*Materials provided*.

--- START ---

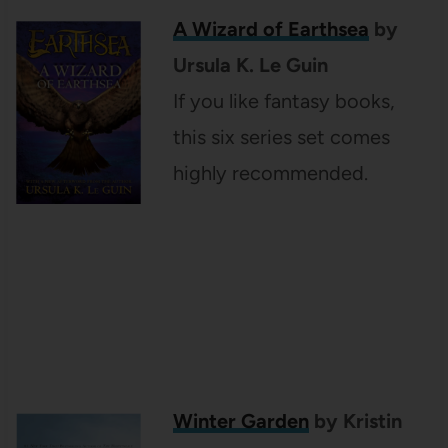
A Wizard of Earthsea
by
Ursula K. Le Guin
If you like fantasy books,
this six series set comes
highly recommended.
Winter Garden
by Kristin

--- END ---

*Problem*. All records, pictures excluded: copy them exactly.

*Response*.
A Wizard of Earthsea
by
Ursula K. Le Guin
If you like fantasy books,
this six series set comes
highly recommended.
Winter Garden
by Kristin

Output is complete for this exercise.